Notice that I didn't mention travel bans among the NPIs. That's because they likely aren't effective in the long run. I guess one could argue that this ban on travel from 8 countries in southern Africa gives us another week or two to prepare for omicron.

I'll be watching immunization rates very closely the next couple of weeks; maybe we've learned our lesson and those who have been hesitant will come forward in larger numbers to start their vaccine series.

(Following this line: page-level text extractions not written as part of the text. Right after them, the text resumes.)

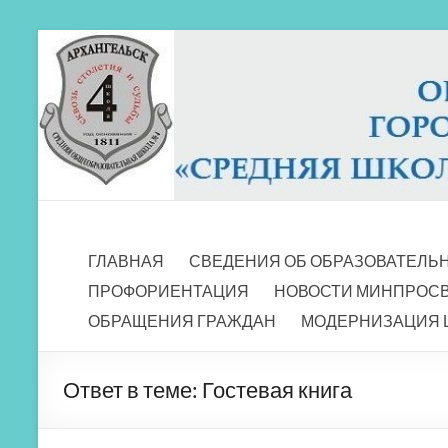
Перейти
к
содержимому
МБОУ СШ 4
Архангельск
ГЛАВНАЯ
СВЕДЕНИЯ ОБ ОБРАЗОВАТЕЛЬ
ПРОФОРИЕНТАЦИЯ
НОВОСТИ МИНПРОС
ОБРАЩЕНИЯ ГРАЖДАН
МОДЕРНИЗАЦИЯ 
Ответ в теме: Гостевая книга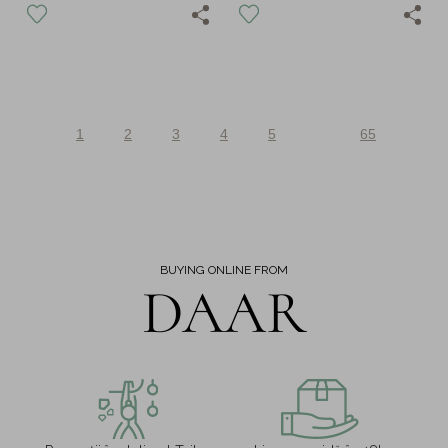
1
2
3
4
5
65
BUYING ONLINE FROM
DAAR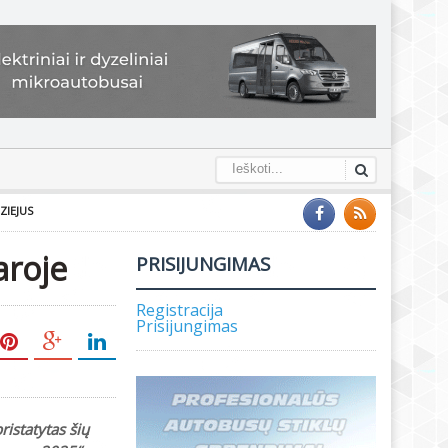
ZIEJUS
aroje
PRISIJUNGIMAS
Registracija
Prisijungimas
ristatytas šių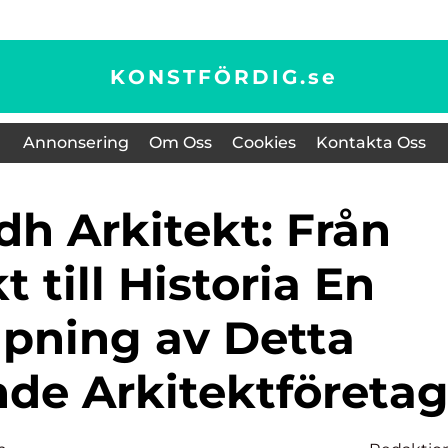
KONSTFÖRDIG.
se
Annonsering
Om Oss
Cookies
Kontakta Oss
t till Historia En
upning av Detta
de Arkitektföreta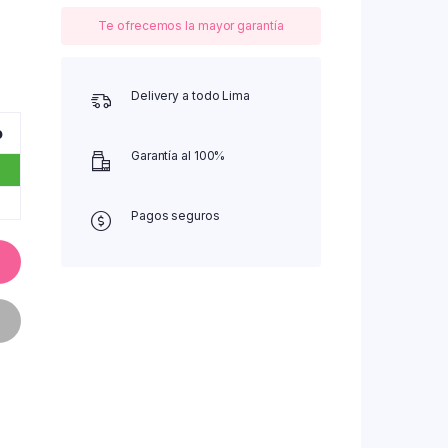
Te ofrecemos la mayor garantía
Delivery a todo Lima
o
Garantía al 100%
Pagos seguros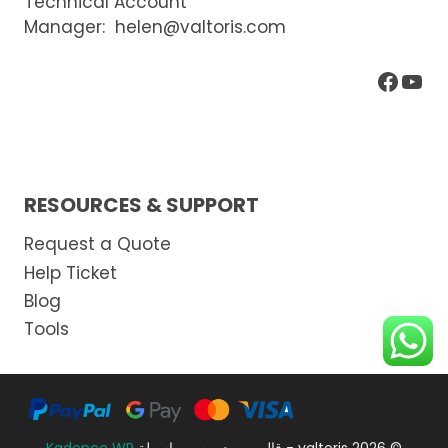
Technical Account
Manager:
helen@valtoris.com
يوتيوب
فيسبوك
RESOURCES & SUPPORT
Request a Quote
Help Ticket
Blog
Tools
© 2026 valtoris - قالب ووردبريس بواسطة
Kadence WP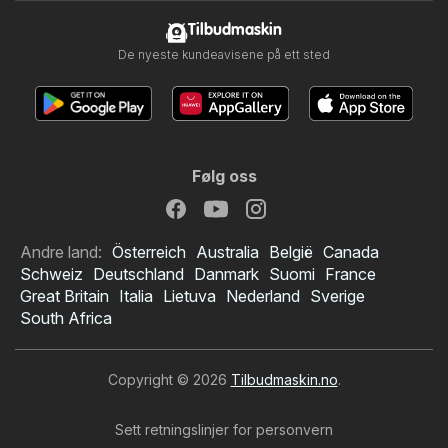
Tilbudmaskin
De nyeste kundeavisene på ett sted
Følg oss
Andre land:
Österreich
Australia
België
Canada
Schweiz
Deutschland
Danmark
Suomi
France
Great Britain
Italia
Lietuva
Nederland
Sverige
South Africa
Copyright © 2026
Tilbudmaskin.no
.
Sett retningslinjer for personvern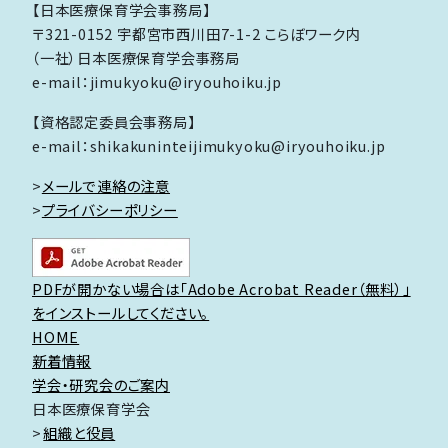
【日本医療保育学会事務局】
〒321-0152 宇都宮市西川田7-1-2 こらぼワーク内
（一社）日本医療保育学会事務局
e-mail：jimukyoku@iryouhoiku.jp
【資格認定委員会事務局】
e-mail：shikakuninteijimukyoku@iryouhoiku.jp
>
メールで連絡の注意
>
プライバシーポリシー
PDFが開かない場合は「Adobe Acrobat Reader（無料）」
をインストールしてください。
HOME
新着情報
学会・研究会のご案内
日本医療保育学会
組織と役員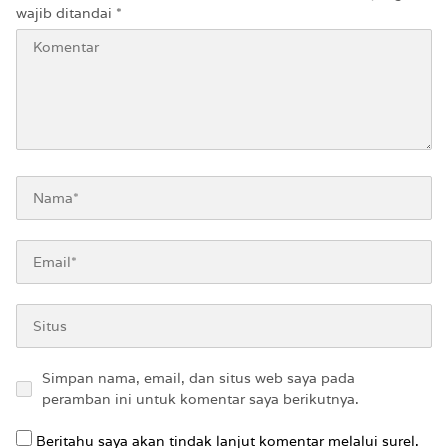
wajib ditandai
*
Simpan nama, email, dan situs web saya pada
peramban ini untuk komentar saya berikutnya.
Beritahu saya akan tindak lanjut komentar melalui surel.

No One is Safe Until We All are Safe

The Johns Hopkins Coronavirus Resource Center tracks, among other topics, vaccination coverage across the world. It's very clear where the haves and have-nots reside. In Africa only one country, the small island nation of Mauritius, has a fully vaccinated rate of 72% that is above the world average. South Africa's rate is listed as 24% (compare to US of 60% which is pretty dismal itself), but South Africa actually has more vaccine doses available than it does residents seeking vaccine. However, many African countries are in the single digits and do not have access to vaccines. I reiterate that we need to remove all barriers to COVID-19 vaccination across the world. We are running out of Greek letters, but more importantly we are losing lives needlessly.